Logotype for Israel Discount Bank Limited

Israel Discount Bank (DSCT) Q1 2025 earnings summary

Event summary combining transcript, slides, and related documents.

Logotype for Israel Discount Bank Limited

Q1 2025 earnings summary

18 Nov, 2025

Executive summary

  • Achieved net income of NIS 1.036 billion (ILS 1.036 billion) for 1Q25, with ROE at 13.0%, reflecting robust performance and efficiency ratio at 53.4%.

  • Credit growth remained strong at 2.1% QoQ and 9.3% YoY, with stable asset quality and low credit loss provisions.

  • Dividend policy raised to 50% of net income, with actual payout and buyback totaling 40% for 1Q25.

  • Expenses were contained, supporting improved cost-income ratio.

Financial highlights

  • Net interest income rose 2.5% QoQ and 4.7% YoY to NIS 2,655m; fee income increased 3.8% QoQ and 15.5% YoY.

  • Credit loss expense at 0.16% of loans; NPL ratio at 0.69%, returning to pre-war levels.

  • Total assets stood at NIS 435.6bn, with deposits from the public at NIS 326.6bn.

  • CET-1 ratio at 10.54%, NIM at 2.65%, efficiency ratio at 53.4%.

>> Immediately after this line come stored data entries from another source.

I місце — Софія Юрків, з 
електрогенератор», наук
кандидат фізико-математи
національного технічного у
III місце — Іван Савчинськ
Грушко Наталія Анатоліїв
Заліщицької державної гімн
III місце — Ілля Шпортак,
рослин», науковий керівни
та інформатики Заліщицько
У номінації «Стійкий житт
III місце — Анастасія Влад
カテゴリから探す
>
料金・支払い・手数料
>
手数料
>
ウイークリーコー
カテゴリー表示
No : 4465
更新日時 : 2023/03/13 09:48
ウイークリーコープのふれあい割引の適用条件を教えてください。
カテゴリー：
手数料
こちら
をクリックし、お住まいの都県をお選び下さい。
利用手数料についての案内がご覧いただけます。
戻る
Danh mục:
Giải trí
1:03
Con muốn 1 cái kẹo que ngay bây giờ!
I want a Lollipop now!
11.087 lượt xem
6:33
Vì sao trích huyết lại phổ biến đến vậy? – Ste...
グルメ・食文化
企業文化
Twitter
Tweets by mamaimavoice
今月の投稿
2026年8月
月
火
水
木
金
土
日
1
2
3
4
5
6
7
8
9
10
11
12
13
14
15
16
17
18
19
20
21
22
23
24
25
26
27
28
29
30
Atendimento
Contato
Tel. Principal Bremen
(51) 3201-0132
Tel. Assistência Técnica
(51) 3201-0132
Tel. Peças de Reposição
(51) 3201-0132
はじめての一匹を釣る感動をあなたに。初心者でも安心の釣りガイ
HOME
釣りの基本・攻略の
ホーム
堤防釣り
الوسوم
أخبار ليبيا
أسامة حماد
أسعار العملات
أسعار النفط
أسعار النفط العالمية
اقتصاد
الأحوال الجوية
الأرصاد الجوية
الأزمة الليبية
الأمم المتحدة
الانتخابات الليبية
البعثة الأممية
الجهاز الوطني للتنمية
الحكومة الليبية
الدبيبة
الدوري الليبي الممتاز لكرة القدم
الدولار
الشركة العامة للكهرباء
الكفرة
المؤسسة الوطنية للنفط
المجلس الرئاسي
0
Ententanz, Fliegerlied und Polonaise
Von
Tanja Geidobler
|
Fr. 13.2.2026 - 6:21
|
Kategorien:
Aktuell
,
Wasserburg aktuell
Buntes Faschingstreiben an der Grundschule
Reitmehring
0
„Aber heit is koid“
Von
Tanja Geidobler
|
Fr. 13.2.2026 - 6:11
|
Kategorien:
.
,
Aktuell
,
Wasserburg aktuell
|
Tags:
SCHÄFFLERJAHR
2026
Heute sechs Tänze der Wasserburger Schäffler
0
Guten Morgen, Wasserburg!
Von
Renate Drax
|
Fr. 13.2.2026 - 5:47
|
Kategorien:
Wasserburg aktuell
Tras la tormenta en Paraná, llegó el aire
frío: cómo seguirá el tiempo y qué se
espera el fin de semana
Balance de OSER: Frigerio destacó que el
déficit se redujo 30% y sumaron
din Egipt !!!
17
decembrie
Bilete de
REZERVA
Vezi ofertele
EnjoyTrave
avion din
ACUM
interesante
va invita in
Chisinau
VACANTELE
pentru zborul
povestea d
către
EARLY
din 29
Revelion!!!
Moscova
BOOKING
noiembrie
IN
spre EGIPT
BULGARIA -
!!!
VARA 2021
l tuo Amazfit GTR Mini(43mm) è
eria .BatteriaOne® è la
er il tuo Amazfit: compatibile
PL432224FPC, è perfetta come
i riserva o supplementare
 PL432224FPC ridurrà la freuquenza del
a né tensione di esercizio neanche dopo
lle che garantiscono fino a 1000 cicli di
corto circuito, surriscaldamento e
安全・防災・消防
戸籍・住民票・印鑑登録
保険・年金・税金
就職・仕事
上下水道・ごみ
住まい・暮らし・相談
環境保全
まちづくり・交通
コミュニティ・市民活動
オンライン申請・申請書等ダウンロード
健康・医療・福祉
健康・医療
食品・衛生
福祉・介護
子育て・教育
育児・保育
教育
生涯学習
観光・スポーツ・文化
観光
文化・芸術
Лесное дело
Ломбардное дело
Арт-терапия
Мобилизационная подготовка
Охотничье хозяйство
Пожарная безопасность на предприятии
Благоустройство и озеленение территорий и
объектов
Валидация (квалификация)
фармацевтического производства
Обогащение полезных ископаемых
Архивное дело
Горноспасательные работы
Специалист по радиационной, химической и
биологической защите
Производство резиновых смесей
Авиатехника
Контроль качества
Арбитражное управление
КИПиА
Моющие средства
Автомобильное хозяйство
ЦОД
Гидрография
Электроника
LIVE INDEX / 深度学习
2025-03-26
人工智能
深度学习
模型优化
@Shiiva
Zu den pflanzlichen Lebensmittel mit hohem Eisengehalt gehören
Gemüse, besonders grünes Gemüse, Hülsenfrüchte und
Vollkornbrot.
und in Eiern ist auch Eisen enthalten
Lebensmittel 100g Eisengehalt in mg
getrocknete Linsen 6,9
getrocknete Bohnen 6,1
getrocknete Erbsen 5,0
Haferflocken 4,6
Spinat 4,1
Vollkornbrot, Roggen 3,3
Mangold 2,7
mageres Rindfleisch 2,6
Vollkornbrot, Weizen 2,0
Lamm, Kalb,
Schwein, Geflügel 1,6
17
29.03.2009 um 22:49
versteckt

  • Credit portfolio grew 2.1% QoQ and 9.3% YoY, led by corporate segment growth.

Outlook and guidance

  • Israeli GDP growth projected at 3.5% for 2025 after 0.9% in 2024; job market remains resilient with unemployment below 3%.

  • Only one rate cut expected by year-end, with CPI anticipated to decline toward 2% target.

  • Management confident in sustaining profitability and credit growth even if conflict persists.

  • NIM pressure expected to continue due to shrinking credit spreads.

  • Economic stability persists, but growth drivers such as housing sales and private spending remain uncertain.